I am often asked which case I would be running if I were debating this topic. Let me say first what I always say, which is “I’m going to frustrate you but you shouldn’t run what I’d run.” Each of us has different interests, different levels and especially different silos of knowledge. That’s only thing one, though.
Thing 2 is that NO CASE will achieve your victory. To successfully debate you must learn technique, theory, various argument, AND research–then pit these variables against your opponents with a judge who has their own knowledge, level of criticism, paradigm, and so on. My best advice: don’t put your faith in any case to see you to victory. Good debaters can succeed with mediocre cases.
So what would I be running? While I’m attracted to some of the “make-sense” policies like carbon labeling or saving the whales with whale-proof ropes, I have always been a big picture person. I like to find the PRINCIPLE of a thing and argue it as a long-term strategy, through its practical effects. In other words, I like to pick cases that have a thousand possible disadvantages against them but I plan to out-research the principle (usually economic) and argue for faith in that and historical precedent, rather than short-term consequences (examples of past cases I ran: unilateral free trade with sub-Saharan Africa, repeal D.C. gun ban (1,000 foot rule too, and etc) without a permit system either, repeal the preemption doctrine, repeal agriculture subsidies, repeal restrictions prohibiting single-sex classrooms in public schools, etc…). [photo attribution: http://www.flickr.com/photos/billselak/ / CC BY-ND 2.0]
So I guess I like to repeal things, put faith in the principle and avoid federal over-regulation and mires of policy mess.
So I would be running environmental federalism. As we have it in the Ethos case? Of course not. This case is going to require MEGA hours of research if you want to run it. We have varying levels of case difficulty in Ethos, but nary a one is intended for you to run without thinking (I mean, with zero research into why the mandates are there and what mandates you should have). If you don’t know the exact articles and words of the expert from which the mandates came, and the person who wrote the case does, then you are at a sore disadvantage (or, alternately, will reject the case as “stupid” too quickly).
The disadvantages to environmental federalism are huge and widespread. But I’m used to that. So let’s assume you’re like me and want to give federalism a try. Where to from here? This would be my strategy…
1. Narrow the scope of the mandates. Pick 1-10 broad areas of policy you specifically want to transfer authority to the states. No vagueness allowed. So find these things and put them into your mandates.
2. Have several possible combinations of mandates (for varying audiences) that pair with possible combinations of contentions. For example, with my preemption case we had I think 5 contentions, but only planned on using 2-4 any given round. Elderly or newer judges always meant only 2 contentions (for to go slow, step aside from the lectern, and really explain). Experienced or debate judges usually meant more. We also gauged the maturity/level of education of our opponents. Our most complex arguments were left out with younger teams (no good confusing them, usually confuses yourself, and doesn’t help anyone).
3. Research the THEORY behind the principles.

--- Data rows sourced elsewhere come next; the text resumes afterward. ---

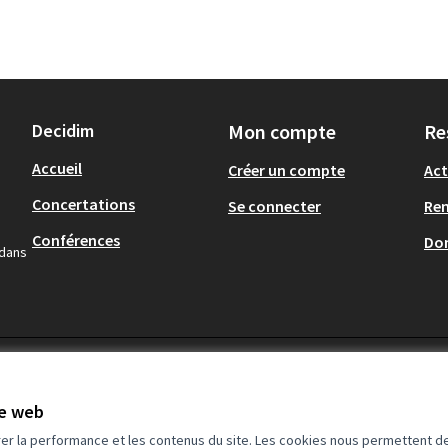
Decidim
Mon compte
Re
Accueil
Créer un compte
Act
Concertations
Se connecter
Re
Conférences
Don
 dans
te web
rer la performance et les contenus du site. Les cookies nous permettent de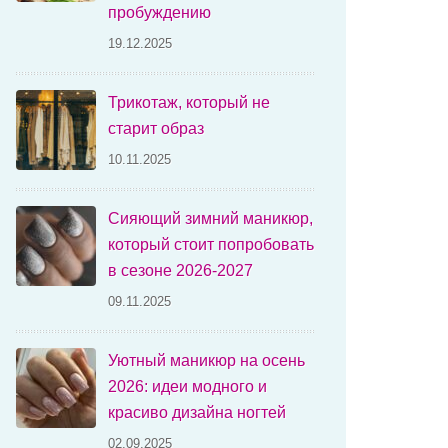
пробуждению
19.12.2025
Трикотаж, который не
старит образ
10.11.2025
Сияющий зимний маникюр,
который стоит попробовать
в сезоне 2026-2027
09.11.2025
Уютный маникюр на осень
2026: идеи модного и
красиво дизайна ногтей
02.09.2025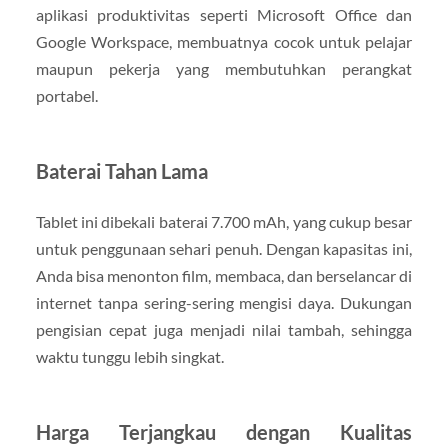
aplikasi produktivitas seperti Microsoft Office dan
Google Workspace, membuatnya cocok untuk pelajar
maupun pekerja yang membutuhkan perangkat
portabel.
Baterai Tahan Lama
Tablet ini dibekali baterai 7.700 mAh, yang cukup besar
untuk penggunaan sehari penuh. Dengan kapasitas ini,
Anda bisa menonton film, membaca, dan berselancar di
internet tanpa sering-sering mengisi daya. Dukungan
pengisian cepat juga menjadi nilai tambah, sehingga
waktu tunggu lebih singkat.
Harga Terjangkau dengan Kualitas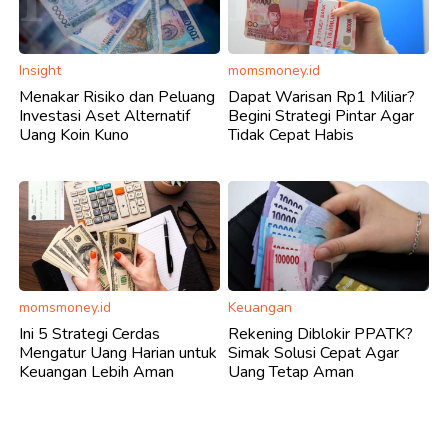
Insight
momsmoney.id
Menakar Risiko dan Peluang
Dapat Warisan Rp1 Miliar?
Investasi Aset Alternatif
Begini Strategi Pintar Agar
Uang Koin Kuno
Tidak Cepat Habis
momsmoney.id
Keuangan
Ini 5 Strategi Cerdas
Rekening Diblokir PPATK?
Mengatur Uang Harian untuk
Simak Solusi Cepat Agar
Keuangan Lebih Aman
Uang Tetap Aman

Local control is a huge principle of this case. “Common law” research, reading the federalist and anti-federalist papers (both of whom would likely agree with the case), and some of the other older and then modern theories on local control… your parents will be happy you are reading this.
4. Look around you for all kinds of everyday examples. That’s the great thing about principles. Principles are demonstrated across different aspects of life, and even different policies just within the government and policy sphere. Real life examples support your theory (and show old theories are still relevant) and are good for explaining, complement your argumentation, and even make for some awesome CX material.

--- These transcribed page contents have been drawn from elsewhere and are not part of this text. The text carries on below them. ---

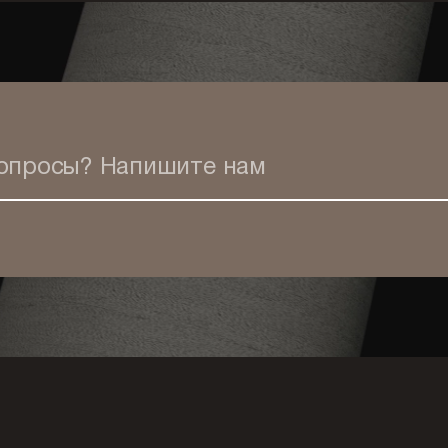
вопросы?
Напишите нам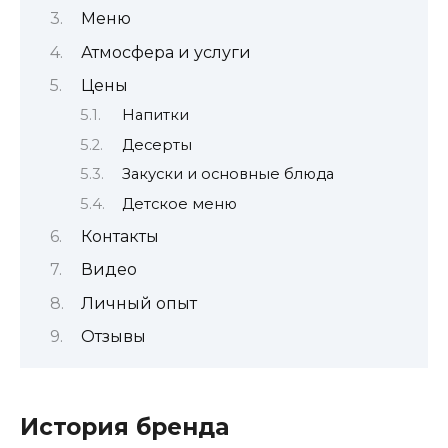
Меню
Атмосфера и услуги
Цены
Напитки
Десерты
Закуски и основные блюда
Детское меню
Контакты
Видео
Личный опыт
Отзывы
История бренда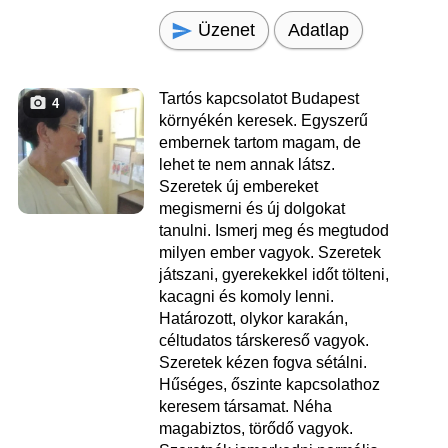
Üzenet
Adatlap
Tartós kapcsolatot Budapest
4
környékén keresek. Egyszerű
embernek tartom magam, de
lehet te nem annak látsz.
Szeretek új embereket
megismerni és új dolgokat
tanulni. Ismerj meg és megtudod
milyen ember vagyok. Szeretek
játszani, gyerekekkel időt tölteni,
kacagni és komoly lenni.
Határozott, olykor karakán,
céltudatos társkereső vagyok.
Szeretek kézen fogva sétálni.
Hűséges, őszinte kapcsolathoz
keresem társamat. Néha
magabiztos, törődő vagyok.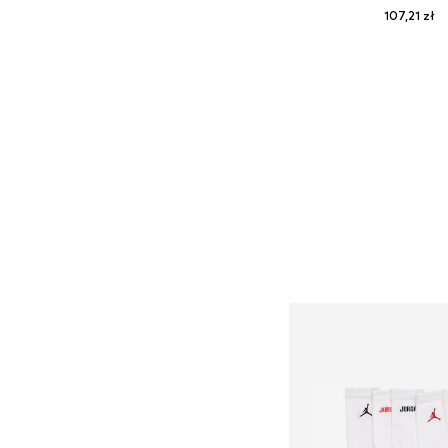
107,21 zł
Dostępne rozmiary: 
Dodaj do kos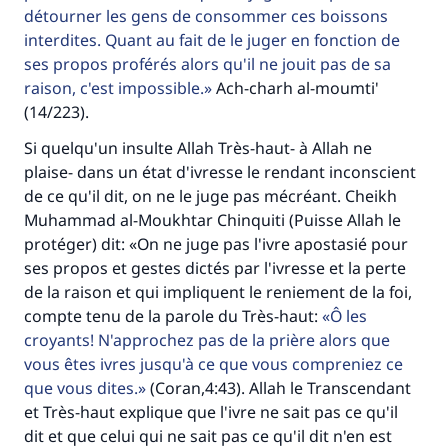
détourner les gens de consommer ces boissons
millions de personnes grâce à votre
interdites. Quant au fait de le juger en fonction de
contribution
ses propos proférés alors qu'il ne jouit pas de sa
raison, c'est impossible.
Ach-charh al-moumti'
Aidez nous à apporter des réponses.
(14/223).
Le Messager d'Allah (Paix sur lui) a dit:
Si quelqu'un insulte Allah Très-haut- à Allah ne
"Celui qui indique une bonne action obtient la
plaise- dans un état d'ivresse le rendant inconscient
même récompense que celui qui le fait."
de ce qu'il dit, on ne le juge pas mécréant. Cheikh
(MOUSLIM 1893)
Muhammad al-Moukhtar Chinquiti (Puisse Allah le
protéger) dit: «On ne juge pas l'ivre apostasié pour
ses propos et gestes dictés par l'ivresse et la perte
Soutenez IslamQA
de la raison et qui impliquent le reniement de la foi,
compte tenu de la parole du Très-haut:
Ô les
croyants! N'approchez pas de la prière alors que
vous êtes ivres jusqu'à ce que vous compreniez ce
que vous dites.
(Coran,4:43). Allah le Transcendant
et Très-haut explique que l'ivre ne sait pas ce qu'il
dit et que celui qui ne sait pas ce qu'il dit n'en est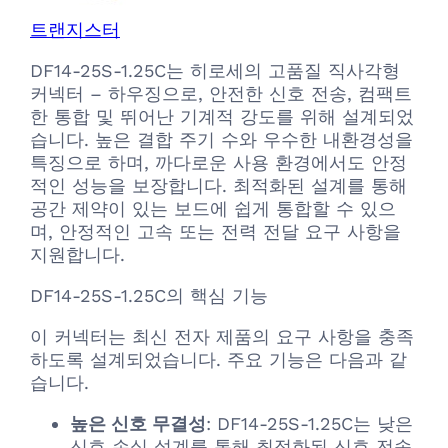
트랜지스터
DF14-25S-1.25C는 히로세의 고품질 직사각형
커넥터 – 하우징으로, 안전한 신호 전송, 컴팩트
한 통합 및 뛰어난 기계적 강도를 위해 설계되었
습니다. 높은 결합 주기 수와 우수한 내환경성을
특징으로 하며, 까다로운 사용 환경에서도 안정
적인 성능을 보장합니다. 최적화된 설계를 통해
공간 제약이 있는 보드에 쉽게 통합할 수 있으
며, 안정적인 고속 또는 전력 전달 요구 사항을
지원합니다.
DF14-25S-1.25C의 핵심 기능
이 커넥터는 최신 전자 제품의 요구 사항을 충족
하도록 설계되었습니다. 주요 기능은 다음과 같
습니다.
높은 신호 무결성
: DF14-25S-1.25C는 낮은
신호 손실 설계를 통해 최적화된 신호 전송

5. Avoid strongest DA links. This means the race to the bottom, and cross-state pollutants are disadvantages you absolutely do not want to be able to link to. Race to the bottom goes like this: if South Dakota can eliminate their environmental restrictions on said industry, they could compete better than North Dakota. Thus North Dakota responds and repeals the regulation as well, racing to the bottom in terms of the environment. The one exception is if you link to something you are completely willing to defend as an unscientific environmental fear (i.e. Massachusetts deserves to have its businesses squashed if it’s banning all motorized vehicles in an effort to stop killing mosquitos on highways).